▸ MATERIAL FOR THIS TASK
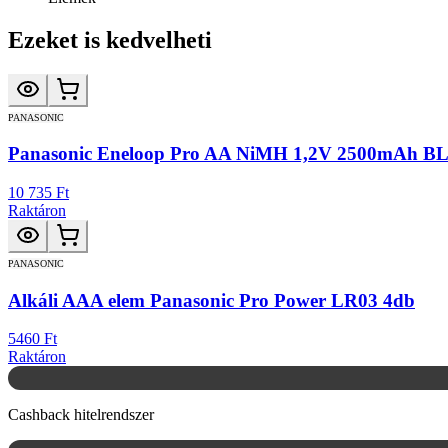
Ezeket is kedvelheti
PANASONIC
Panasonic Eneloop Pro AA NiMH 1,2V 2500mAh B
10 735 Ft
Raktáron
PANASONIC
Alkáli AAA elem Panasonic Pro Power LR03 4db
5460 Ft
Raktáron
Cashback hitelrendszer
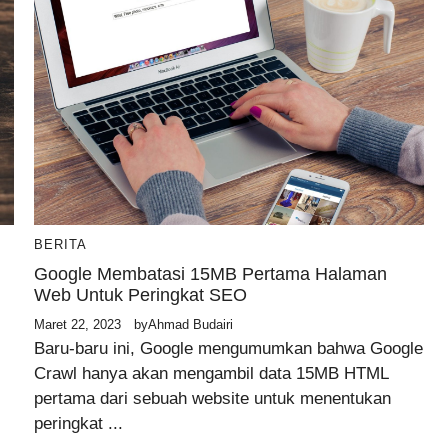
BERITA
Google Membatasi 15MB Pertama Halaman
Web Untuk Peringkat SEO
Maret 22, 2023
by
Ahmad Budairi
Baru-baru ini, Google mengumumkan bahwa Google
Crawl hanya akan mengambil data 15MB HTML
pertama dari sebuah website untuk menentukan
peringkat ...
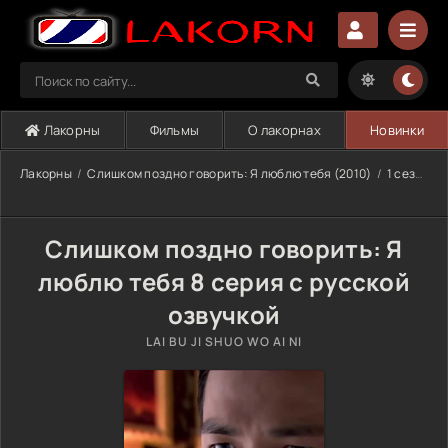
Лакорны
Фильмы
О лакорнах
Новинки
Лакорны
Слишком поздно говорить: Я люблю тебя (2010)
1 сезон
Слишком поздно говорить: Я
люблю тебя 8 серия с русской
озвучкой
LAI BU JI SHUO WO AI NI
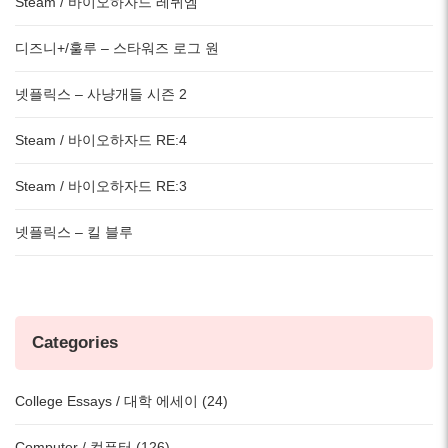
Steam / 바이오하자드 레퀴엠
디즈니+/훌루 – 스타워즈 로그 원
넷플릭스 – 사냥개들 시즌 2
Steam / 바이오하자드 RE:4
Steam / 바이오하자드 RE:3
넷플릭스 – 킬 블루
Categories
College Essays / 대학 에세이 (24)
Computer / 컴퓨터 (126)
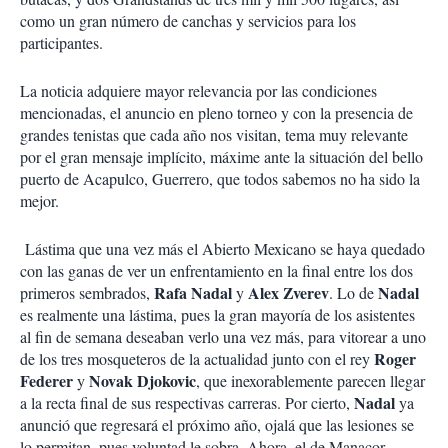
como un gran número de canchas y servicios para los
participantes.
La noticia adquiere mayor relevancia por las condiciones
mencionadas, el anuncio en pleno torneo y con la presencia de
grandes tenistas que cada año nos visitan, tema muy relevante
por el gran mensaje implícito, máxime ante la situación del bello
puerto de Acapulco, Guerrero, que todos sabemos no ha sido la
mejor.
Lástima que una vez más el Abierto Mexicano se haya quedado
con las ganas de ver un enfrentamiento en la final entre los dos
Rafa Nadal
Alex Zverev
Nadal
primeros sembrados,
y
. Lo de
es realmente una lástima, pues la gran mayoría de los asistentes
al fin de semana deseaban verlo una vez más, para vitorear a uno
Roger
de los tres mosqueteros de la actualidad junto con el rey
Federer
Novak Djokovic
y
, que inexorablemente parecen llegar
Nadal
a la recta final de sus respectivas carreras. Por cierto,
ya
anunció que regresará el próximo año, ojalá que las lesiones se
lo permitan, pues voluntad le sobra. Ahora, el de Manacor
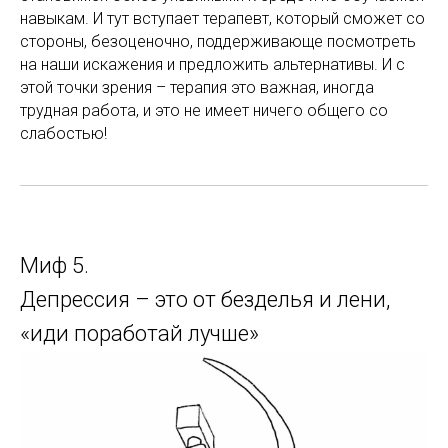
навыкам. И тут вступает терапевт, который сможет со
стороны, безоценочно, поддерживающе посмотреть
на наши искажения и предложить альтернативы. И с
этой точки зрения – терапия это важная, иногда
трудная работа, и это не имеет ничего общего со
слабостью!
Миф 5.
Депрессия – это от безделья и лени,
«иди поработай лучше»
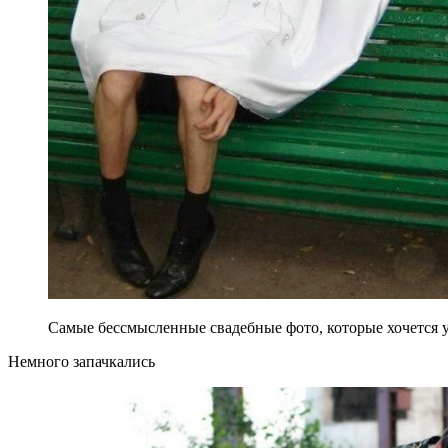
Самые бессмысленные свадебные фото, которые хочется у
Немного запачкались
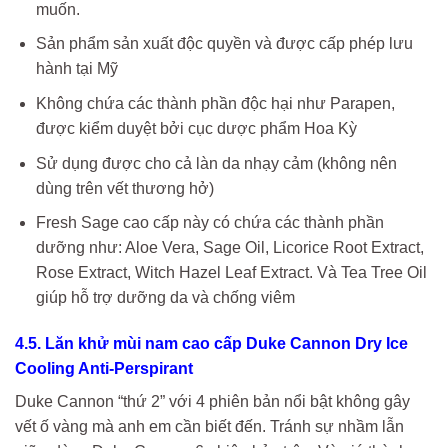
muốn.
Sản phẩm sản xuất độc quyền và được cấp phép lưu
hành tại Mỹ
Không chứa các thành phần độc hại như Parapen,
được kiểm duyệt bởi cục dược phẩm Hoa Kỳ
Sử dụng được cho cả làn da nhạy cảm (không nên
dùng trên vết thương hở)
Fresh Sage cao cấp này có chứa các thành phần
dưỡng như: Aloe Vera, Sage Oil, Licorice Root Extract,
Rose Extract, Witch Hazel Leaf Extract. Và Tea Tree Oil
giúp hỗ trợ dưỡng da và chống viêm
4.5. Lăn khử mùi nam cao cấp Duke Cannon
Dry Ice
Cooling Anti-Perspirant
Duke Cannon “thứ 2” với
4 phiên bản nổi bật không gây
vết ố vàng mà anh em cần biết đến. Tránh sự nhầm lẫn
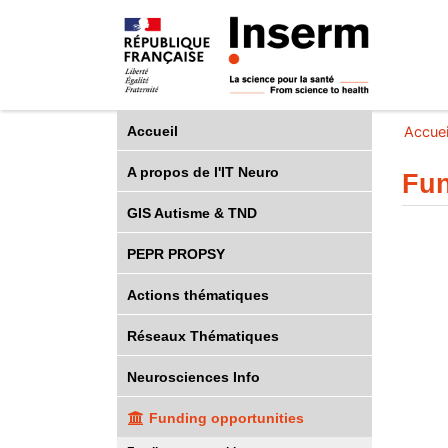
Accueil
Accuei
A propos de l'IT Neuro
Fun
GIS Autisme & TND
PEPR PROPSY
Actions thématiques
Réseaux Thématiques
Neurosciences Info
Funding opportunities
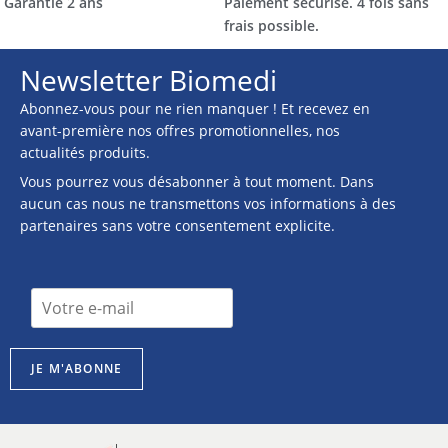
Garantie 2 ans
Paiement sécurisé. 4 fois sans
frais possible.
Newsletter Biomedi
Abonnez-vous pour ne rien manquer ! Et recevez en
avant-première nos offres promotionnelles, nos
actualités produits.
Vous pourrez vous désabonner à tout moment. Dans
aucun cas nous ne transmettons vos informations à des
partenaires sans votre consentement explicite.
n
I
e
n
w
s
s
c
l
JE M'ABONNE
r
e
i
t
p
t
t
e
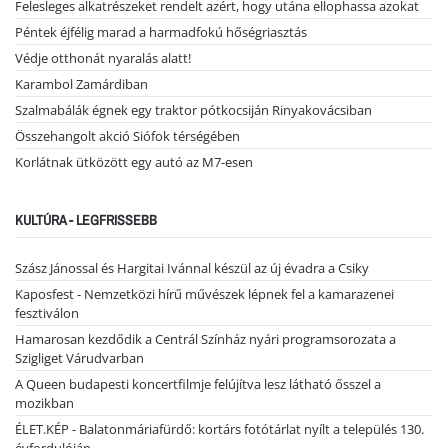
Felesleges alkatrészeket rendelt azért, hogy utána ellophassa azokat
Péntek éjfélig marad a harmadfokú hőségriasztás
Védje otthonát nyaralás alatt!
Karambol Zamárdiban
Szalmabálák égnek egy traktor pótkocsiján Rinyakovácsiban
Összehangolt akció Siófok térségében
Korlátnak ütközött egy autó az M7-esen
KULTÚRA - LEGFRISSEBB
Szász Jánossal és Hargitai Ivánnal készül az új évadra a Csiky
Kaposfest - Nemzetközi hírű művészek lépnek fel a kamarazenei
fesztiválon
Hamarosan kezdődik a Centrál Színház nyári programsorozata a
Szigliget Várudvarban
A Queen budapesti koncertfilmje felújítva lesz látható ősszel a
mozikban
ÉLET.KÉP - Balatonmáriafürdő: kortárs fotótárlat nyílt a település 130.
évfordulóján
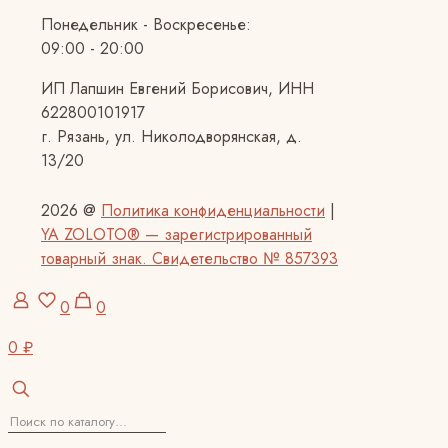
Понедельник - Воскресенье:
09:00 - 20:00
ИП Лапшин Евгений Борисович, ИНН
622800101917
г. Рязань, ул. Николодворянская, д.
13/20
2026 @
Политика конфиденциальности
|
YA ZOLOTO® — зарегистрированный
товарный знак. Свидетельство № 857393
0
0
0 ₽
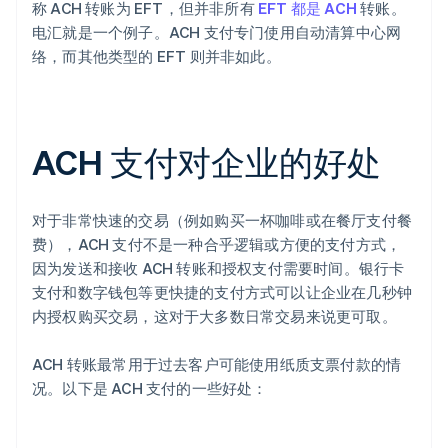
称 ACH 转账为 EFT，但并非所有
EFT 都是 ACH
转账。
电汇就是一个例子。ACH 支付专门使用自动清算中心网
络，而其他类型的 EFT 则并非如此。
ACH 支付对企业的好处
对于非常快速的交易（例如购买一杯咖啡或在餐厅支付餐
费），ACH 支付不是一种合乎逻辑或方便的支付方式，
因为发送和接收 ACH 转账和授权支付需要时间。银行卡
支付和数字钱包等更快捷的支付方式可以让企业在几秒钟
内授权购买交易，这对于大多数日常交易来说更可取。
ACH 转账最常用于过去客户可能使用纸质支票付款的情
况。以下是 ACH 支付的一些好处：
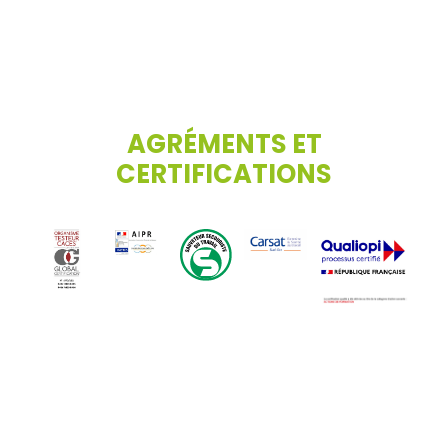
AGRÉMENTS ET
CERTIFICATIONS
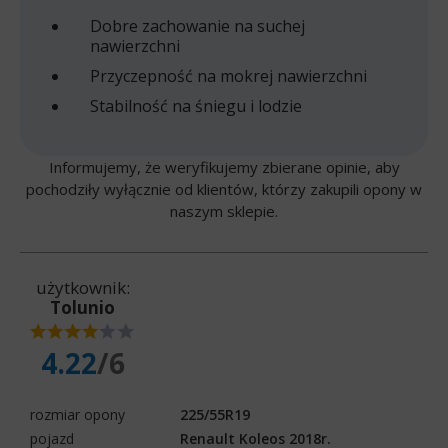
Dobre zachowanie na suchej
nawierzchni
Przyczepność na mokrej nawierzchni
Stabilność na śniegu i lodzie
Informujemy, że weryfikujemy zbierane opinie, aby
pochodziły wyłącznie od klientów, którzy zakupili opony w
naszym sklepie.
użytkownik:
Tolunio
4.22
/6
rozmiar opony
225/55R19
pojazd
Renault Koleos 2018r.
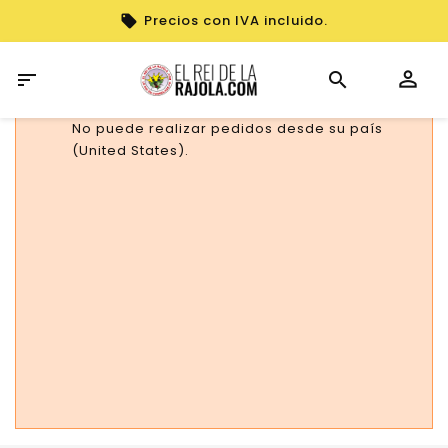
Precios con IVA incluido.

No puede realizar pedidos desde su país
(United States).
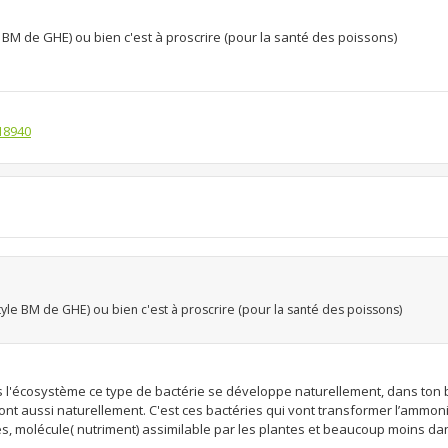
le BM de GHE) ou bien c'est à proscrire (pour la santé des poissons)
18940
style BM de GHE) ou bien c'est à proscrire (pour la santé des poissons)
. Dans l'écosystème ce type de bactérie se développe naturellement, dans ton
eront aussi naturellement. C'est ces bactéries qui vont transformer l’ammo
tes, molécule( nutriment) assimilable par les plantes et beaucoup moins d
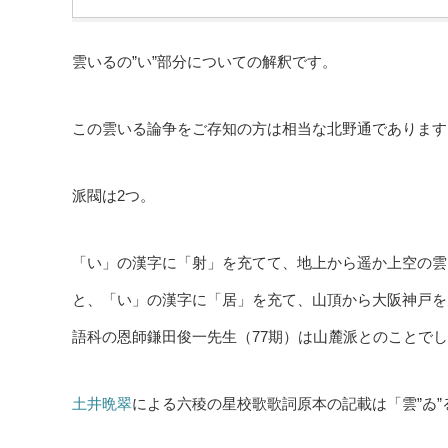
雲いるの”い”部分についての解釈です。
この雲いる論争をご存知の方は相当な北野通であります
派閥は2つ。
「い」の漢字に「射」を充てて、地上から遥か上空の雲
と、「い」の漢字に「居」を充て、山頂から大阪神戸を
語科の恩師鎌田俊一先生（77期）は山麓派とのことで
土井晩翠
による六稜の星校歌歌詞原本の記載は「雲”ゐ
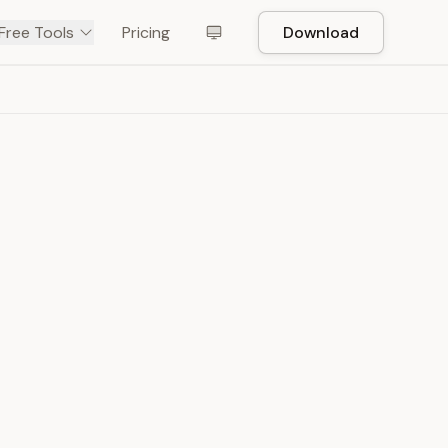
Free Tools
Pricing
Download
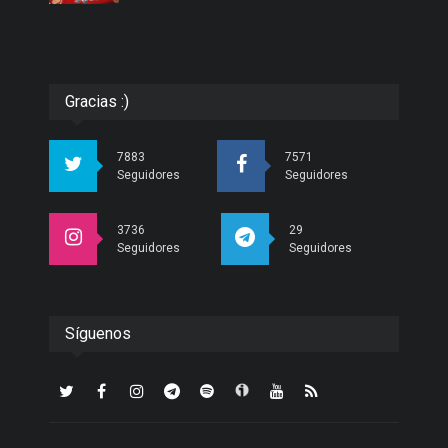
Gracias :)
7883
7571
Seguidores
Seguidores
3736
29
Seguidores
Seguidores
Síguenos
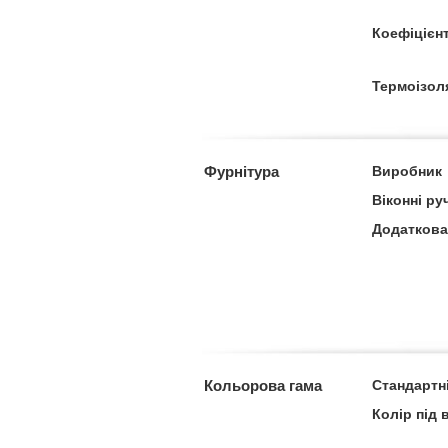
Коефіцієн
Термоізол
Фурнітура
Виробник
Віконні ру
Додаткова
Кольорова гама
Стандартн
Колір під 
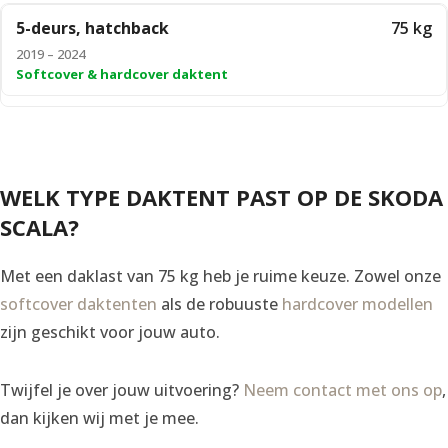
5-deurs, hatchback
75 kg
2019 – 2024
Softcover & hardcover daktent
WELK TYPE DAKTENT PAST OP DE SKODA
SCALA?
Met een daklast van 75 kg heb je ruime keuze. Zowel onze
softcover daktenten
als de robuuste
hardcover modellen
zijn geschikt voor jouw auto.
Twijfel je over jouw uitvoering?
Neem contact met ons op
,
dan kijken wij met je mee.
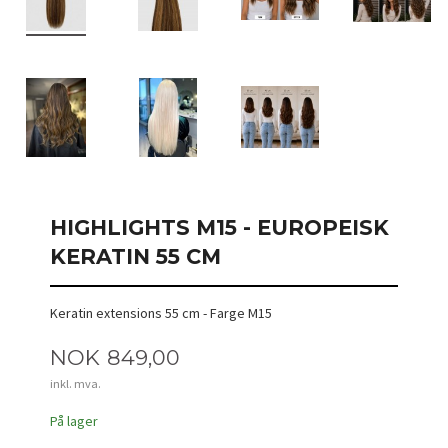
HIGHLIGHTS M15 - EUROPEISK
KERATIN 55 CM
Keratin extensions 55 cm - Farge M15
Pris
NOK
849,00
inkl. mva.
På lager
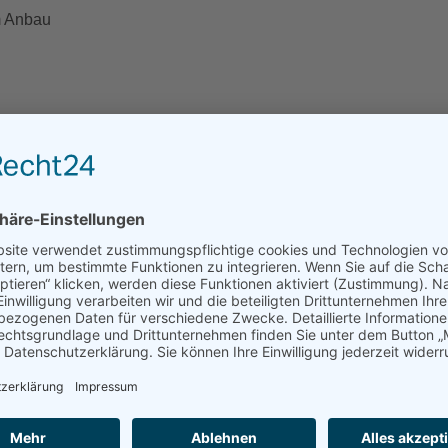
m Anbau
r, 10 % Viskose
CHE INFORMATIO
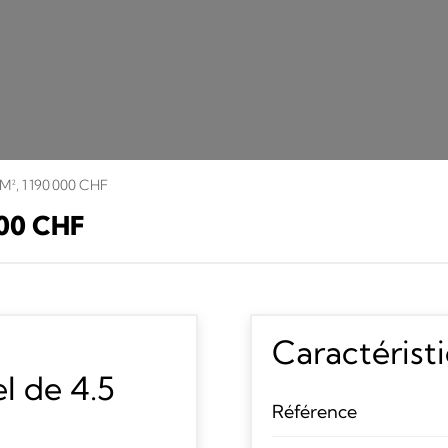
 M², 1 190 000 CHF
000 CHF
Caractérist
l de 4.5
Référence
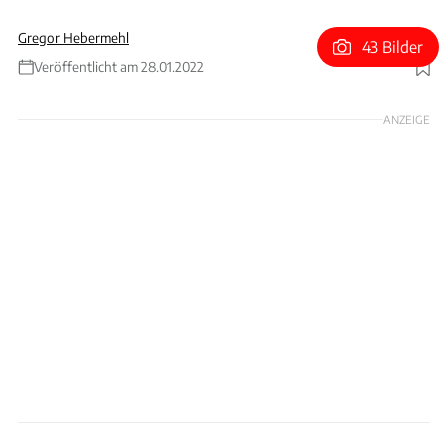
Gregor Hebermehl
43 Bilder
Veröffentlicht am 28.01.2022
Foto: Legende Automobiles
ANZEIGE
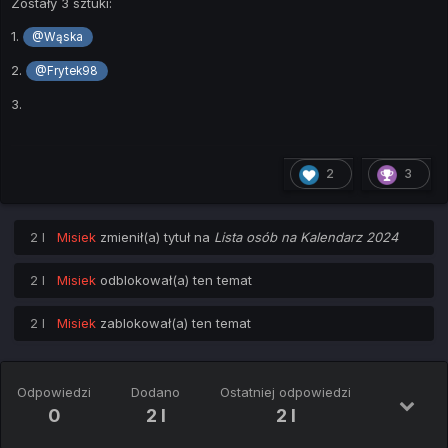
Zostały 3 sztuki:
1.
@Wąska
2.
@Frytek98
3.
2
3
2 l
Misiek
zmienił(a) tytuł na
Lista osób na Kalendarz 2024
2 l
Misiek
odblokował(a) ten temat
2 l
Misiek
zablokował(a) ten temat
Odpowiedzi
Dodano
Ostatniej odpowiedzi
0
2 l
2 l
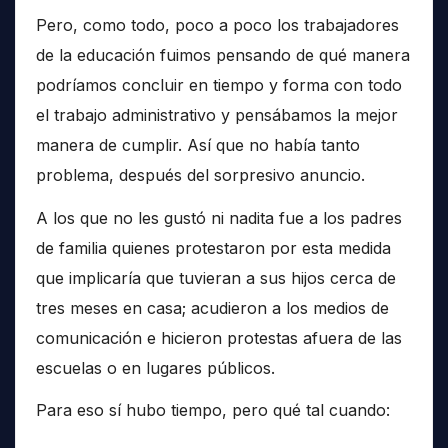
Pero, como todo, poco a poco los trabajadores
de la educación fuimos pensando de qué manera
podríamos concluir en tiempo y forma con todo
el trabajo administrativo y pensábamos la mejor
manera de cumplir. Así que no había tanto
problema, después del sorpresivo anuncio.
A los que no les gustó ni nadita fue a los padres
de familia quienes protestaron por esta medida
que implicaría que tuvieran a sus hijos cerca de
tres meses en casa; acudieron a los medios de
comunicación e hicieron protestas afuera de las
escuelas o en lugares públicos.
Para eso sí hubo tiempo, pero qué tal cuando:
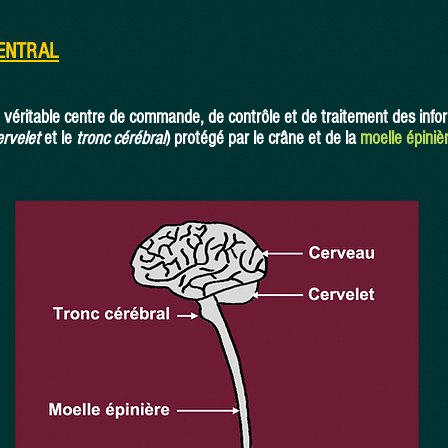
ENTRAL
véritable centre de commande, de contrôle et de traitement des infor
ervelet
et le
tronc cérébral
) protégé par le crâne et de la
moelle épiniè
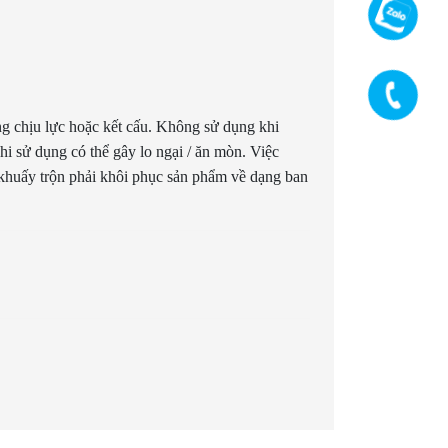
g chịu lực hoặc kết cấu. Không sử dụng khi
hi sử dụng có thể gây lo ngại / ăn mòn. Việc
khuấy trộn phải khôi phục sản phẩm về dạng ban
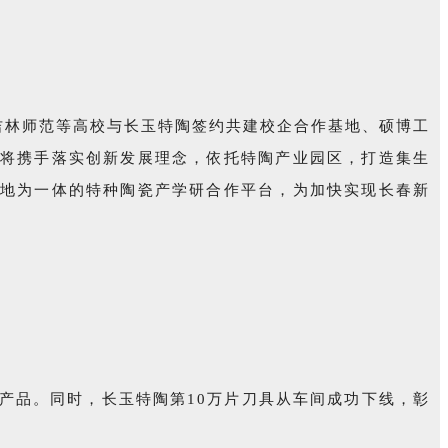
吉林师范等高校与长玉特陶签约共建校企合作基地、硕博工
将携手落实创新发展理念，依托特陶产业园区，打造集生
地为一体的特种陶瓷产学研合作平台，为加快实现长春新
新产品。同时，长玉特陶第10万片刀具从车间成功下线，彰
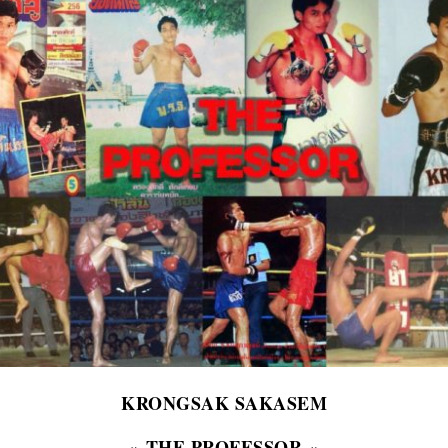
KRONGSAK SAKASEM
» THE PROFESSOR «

▸ WORK REQUIRED
Give back the lines word for word, from the very first in the material above to the one that has "anunció que regresará", both included, without the pictures.

▸ TASK ANSWER
Ezeket is kedvelheti
PANASONIC
Panasonic Eneloop Pro AA NiMH 1,2V 2500mAh B
10 735 Ft
Raktáron
PANASONIC
Alkáli AAA elem Panasonic Pro Power LR03 4db
5460 Ft
Raktáron
Cashback hitelrendszer
BERITA
Google Membatasi 15MB Pertama Halaman
Web Untuk Peringkat SEO
Maret 22, 2023
by
Ahmad Budairi
Baru-baru ini, Google mengumumkan bahwa Google
Crawl hanya akan mengambil data 15MB HTML
pertama dari sebuah website untuk menentukan
peringkat ...
Лакорны
Фильмы
О лакорнах
Новинки
Лакорны
Слишком поздно говорить: Я люблю тебя (2010)
1 сезон
Слишком поздно говорить: Я
люблю тебя 8 серия с русской
озвучкой
LAI BU JI SHUO WO AI NI
Steam / 바이오하자드 레퀴엠
디즈니+/훌루 – 스타워즈 로그 원
넷플릭스 – 사냥개들 시즌 2
Steam / 바이오하자드 RE:4
Steam / 바이오하자드 RE:3
넷플릭스 – 킬 블루
Categories
College Essays / 대학 에세이 (24)
Computer / 컴퓨터 (126)
como un gran número de canchas y servicios para los
participantes.
La noticia adquiere mayor relevancia por las condiciones
mencionadas, el anuncio en pleno torneo y con la presencia de
grandes tenistas que cada año nos visitan, tema muy relevante
por el gran mensaje implícito, máxime ante la situación del bello
puerto de Acapulco, Guerrero, que todos sabemos no ha sido la
mejor.
Lástima que una vez más el Abierto Mexicano se haya quedado
con las ganas de ver un enfrentamiento en la final entre los dos
Rafa Nadal
Alex Zverev
Nadal
primeros sembrados,
y
. Lo de
es realmente una lástima, pues la gran mayoría de los asistentes
al fin de semana deseaban verlo una vez más, para vitorear a uno
Roger
de los tres mosqueteros de la actualidad junto con el rey
Federer
Novak Djokovic
y
, que inexorablemente parecen llegar
Nadal
a la recta final de sus respectivas carreras. Por cierto,
ya
anunció que regresará el próximo año, ojalá que las lesiones se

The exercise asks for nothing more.